A meal in a restaurant opens the taste buds, but cooking dim sum for my friends and family widens all the senses. I learnt the authentic recipes from Guangzhou and used them at Sweet Mandarin. Together with my sisters, Lisa and Janet we made every dim sum from fresh. Stuffing and shaping wontons was the real family enterprise. We made the stuffing from a light prawn mince and wrapped the teaspoon of filling with a fine egg based pastry. We all left our individual stamp on the won tons in the way we crimped the edges. I added a flamboyant tail on these wontons, which can then be dipped in the sweet and sour dip. My everyday rituals of properly selecting produce, cooking and presenting a meal, which I have inherited from my family, have given me an insight to see the meaning of my own cooking as a metaphor for life.
These dim sum three way recipes have been simplified so that even our students in the Sweet Mandarin school of excellence can cook these delicious dim sums. The secret is the filling. Here, one filling can make three dim sums.
This recipe is the simplest and tastiest way to enjoy spring rolls. We will make Chinese cooking a fun, funky, free styling event. Try this at home and impress your family and friends.

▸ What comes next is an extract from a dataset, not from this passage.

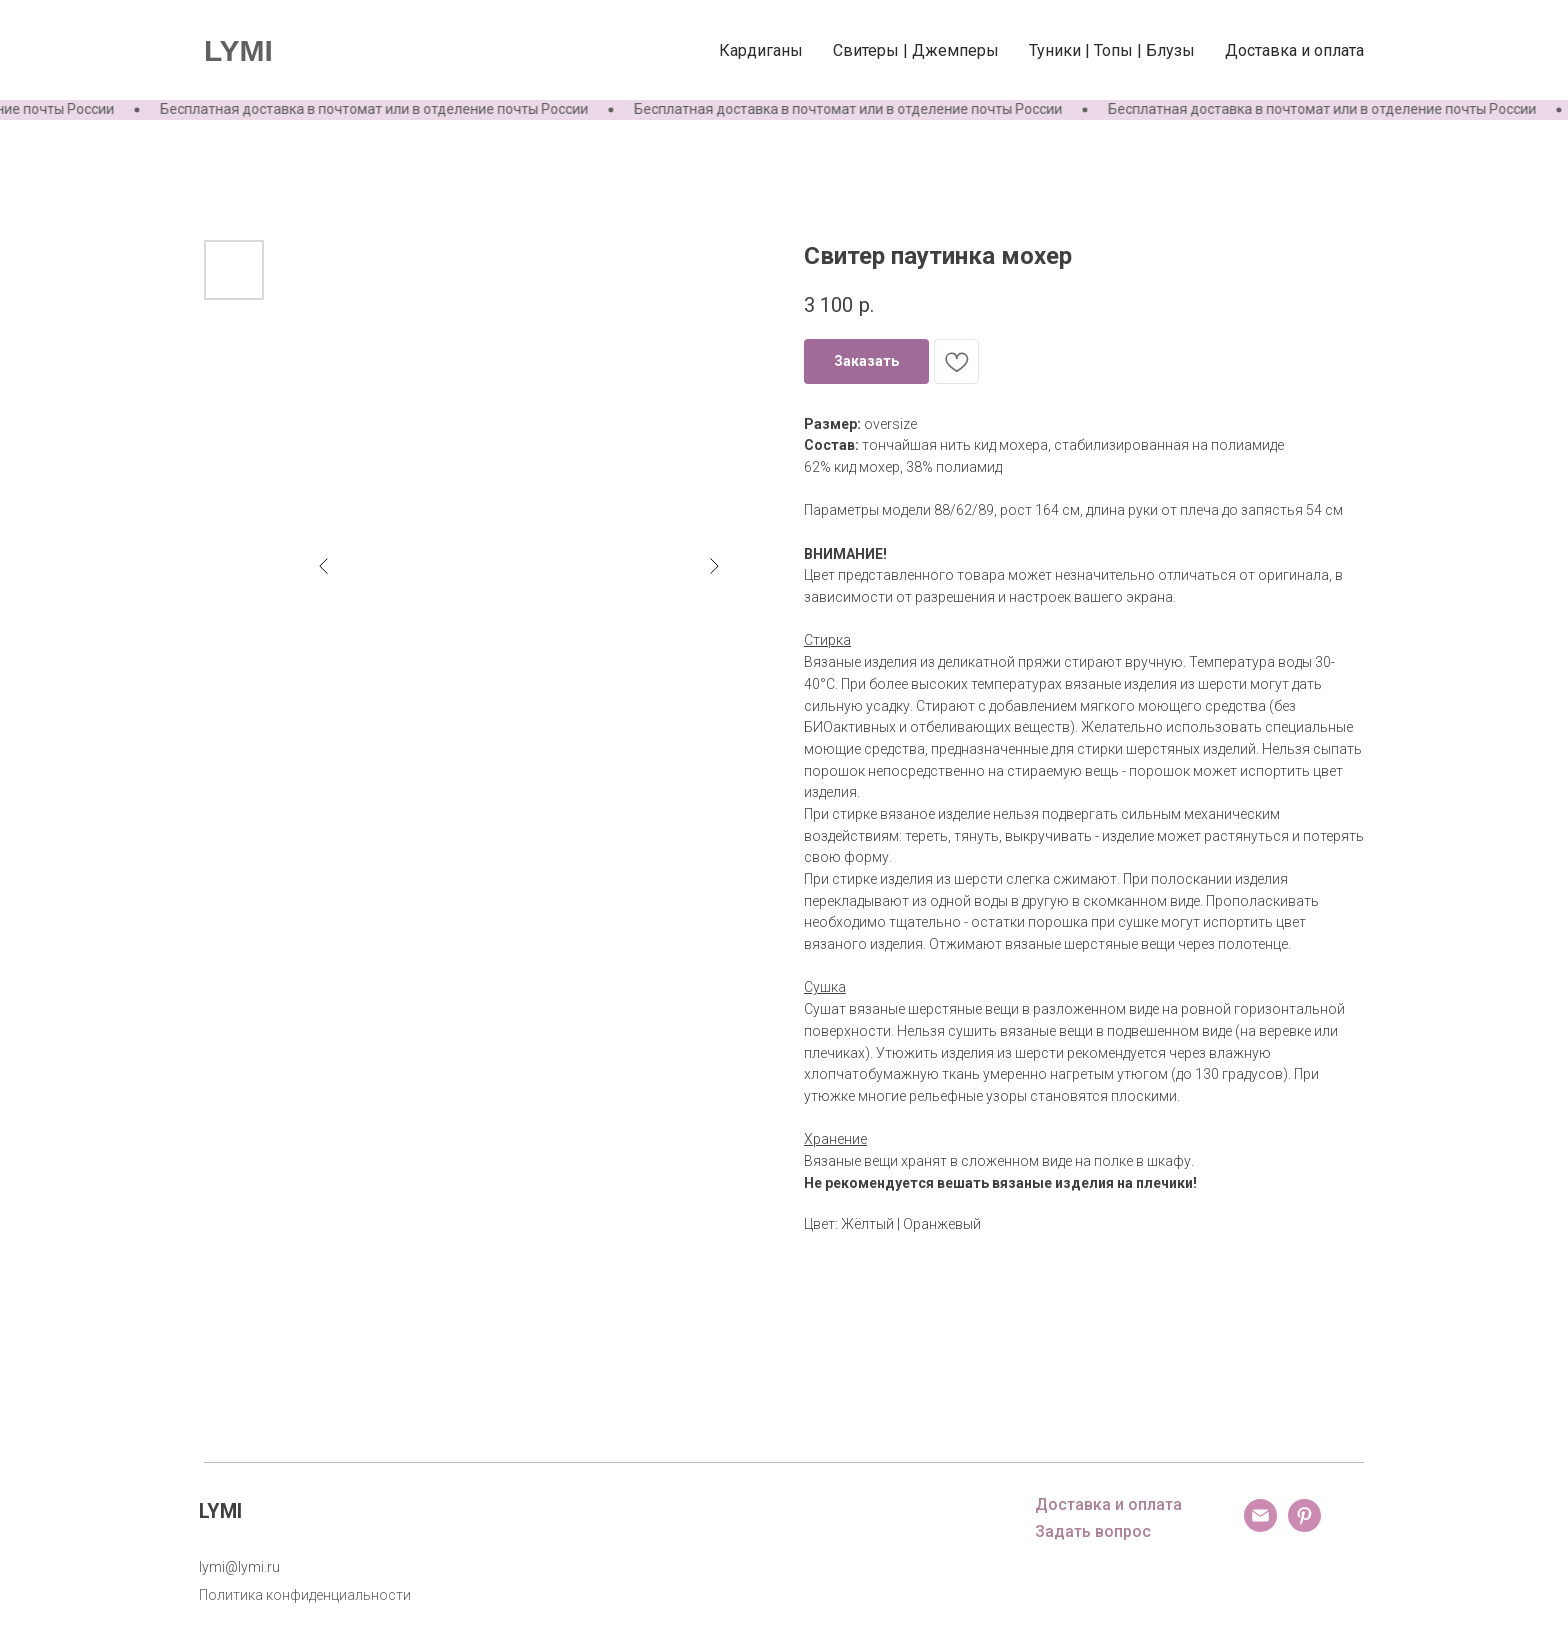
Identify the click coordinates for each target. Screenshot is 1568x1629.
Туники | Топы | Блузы (1112, 50)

Egg flour wrappers for the won ton
Spring roll wrappers for the spring rolls
Mae Ploy Sweet Chili Sauce Buy from Supermarket or Sweet Mandarin''s Sweet and Sour Sauce
350g Chicken breast meat or 250g pack small shrimp- need a blender to blend the meat
2 slices Fresh root ginger
75g Canned bamboo shoots, drained, chopped finely
1 teaspoon Salt
2 teaspoons Soy sauce
1 teaspoon Cornflour
Beaten egg for sealing
Vegetable oil for deep-frying
One Method for the filling:
. Put the chicken into a blender and blend until a smooth pate.
. Add ginger, bamboo shoots, salt, soy sauce, cornflour and continue to blend.
Spring Rolls / Won Ton
. Lay flat a wrapper. Take 2 tablespoons of filling and spread across each pancake just below the center, Fold the pancake up from the bottom by raising the lower corner to fold over the filling.
. Lay a spring roll wrapper in front of you so that it forms a diamond shape for a spring roll. Twist for won ton. Use your index finger to wet all the edges with water or a cornstarch/water paste. Place approximately 2 tablespoons of filling near the bottom. Roll over once, tuck in the sides, and then continue rolling. Seal the top with the beaten egg.
. Spread the mixture onto white bread.
One Method for the Three dim sums
. Clean out the wok / frying pan. Pre-heat the oil for deep-frying to 360 degrees
. Deep-fry the spring rolls, won tons and chicken toast in 3 to 4 batches, cooking until they are golden brown and crispy (about 3 minutes). Remove with a slotted spoon and drain on paper towels.
. Serve the dim sum with sweet chili / Sweet Mandarin sweet and sour sauce dipping.